• Data supplied:
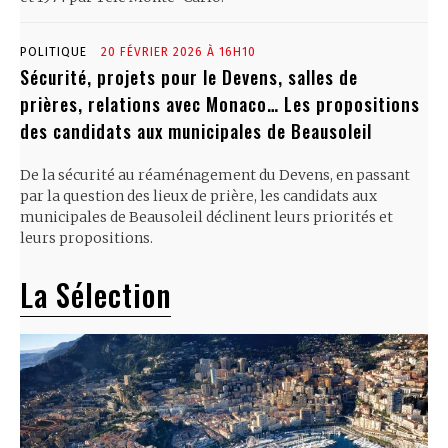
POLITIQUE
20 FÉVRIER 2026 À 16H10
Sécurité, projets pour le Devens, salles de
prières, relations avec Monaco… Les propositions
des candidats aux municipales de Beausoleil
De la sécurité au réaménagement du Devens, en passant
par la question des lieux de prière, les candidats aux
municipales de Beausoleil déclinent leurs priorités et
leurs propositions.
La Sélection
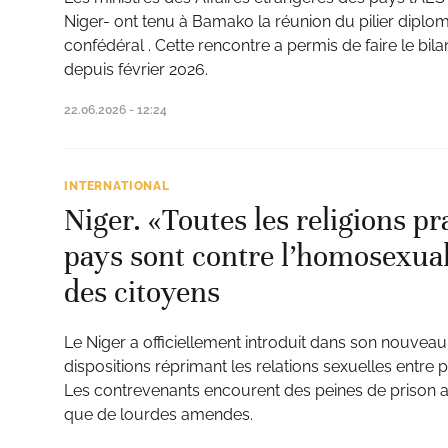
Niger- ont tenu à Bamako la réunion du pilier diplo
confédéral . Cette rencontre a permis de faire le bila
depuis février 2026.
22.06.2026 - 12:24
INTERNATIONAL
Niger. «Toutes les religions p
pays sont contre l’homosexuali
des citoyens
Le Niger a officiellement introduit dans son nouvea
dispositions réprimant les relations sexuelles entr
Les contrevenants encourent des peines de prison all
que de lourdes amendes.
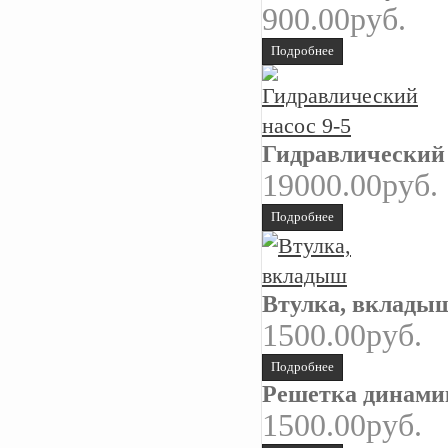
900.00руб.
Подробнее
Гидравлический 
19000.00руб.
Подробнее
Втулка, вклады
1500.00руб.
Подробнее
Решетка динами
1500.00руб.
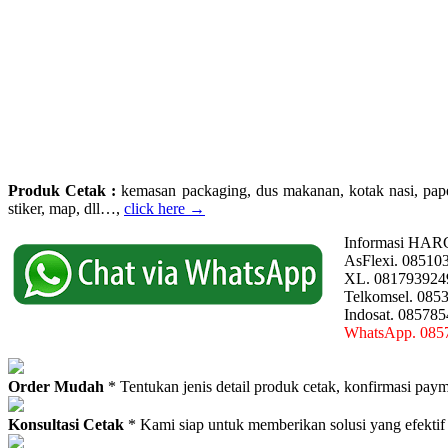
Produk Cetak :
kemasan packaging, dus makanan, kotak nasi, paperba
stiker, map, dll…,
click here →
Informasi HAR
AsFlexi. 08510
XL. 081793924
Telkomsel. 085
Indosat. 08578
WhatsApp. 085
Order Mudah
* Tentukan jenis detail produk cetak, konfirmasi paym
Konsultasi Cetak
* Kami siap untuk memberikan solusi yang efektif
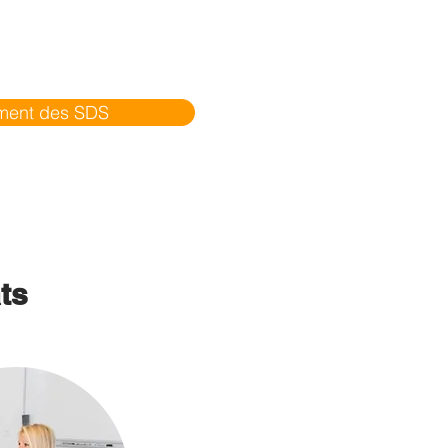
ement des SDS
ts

--

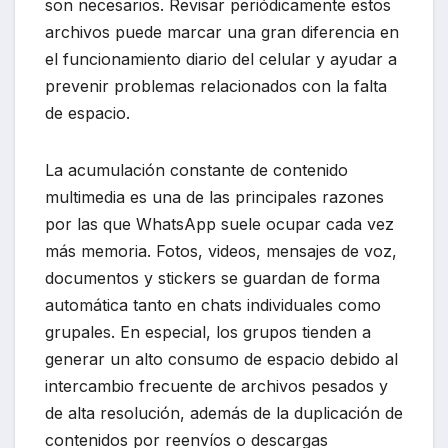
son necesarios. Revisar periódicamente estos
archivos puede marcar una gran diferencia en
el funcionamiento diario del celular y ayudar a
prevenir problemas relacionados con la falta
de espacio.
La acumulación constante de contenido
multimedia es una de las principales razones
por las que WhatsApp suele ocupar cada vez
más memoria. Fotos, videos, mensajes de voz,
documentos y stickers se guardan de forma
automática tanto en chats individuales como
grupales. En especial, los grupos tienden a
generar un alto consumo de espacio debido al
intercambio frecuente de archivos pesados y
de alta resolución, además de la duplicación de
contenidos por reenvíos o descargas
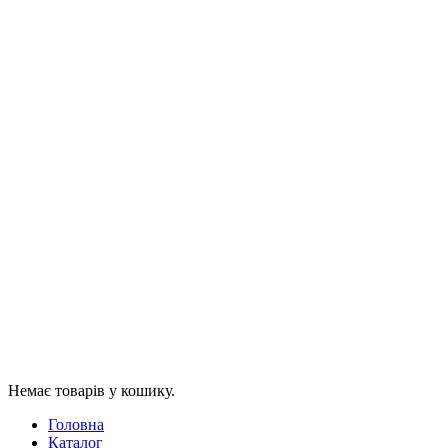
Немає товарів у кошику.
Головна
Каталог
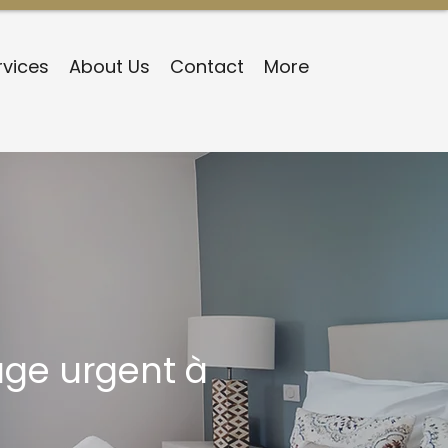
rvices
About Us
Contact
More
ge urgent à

---

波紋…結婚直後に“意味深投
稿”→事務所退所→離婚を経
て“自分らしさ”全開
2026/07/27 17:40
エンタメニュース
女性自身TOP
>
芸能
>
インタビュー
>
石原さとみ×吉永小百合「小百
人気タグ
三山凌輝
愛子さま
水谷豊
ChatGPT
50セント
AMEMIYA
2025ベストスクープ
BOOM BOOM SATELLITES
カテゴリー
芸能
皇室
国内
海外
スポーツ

• Activity:
From the records above, work out how many lines contain the string "WhatsApp". Give only the number.

• Answer to the problem:
2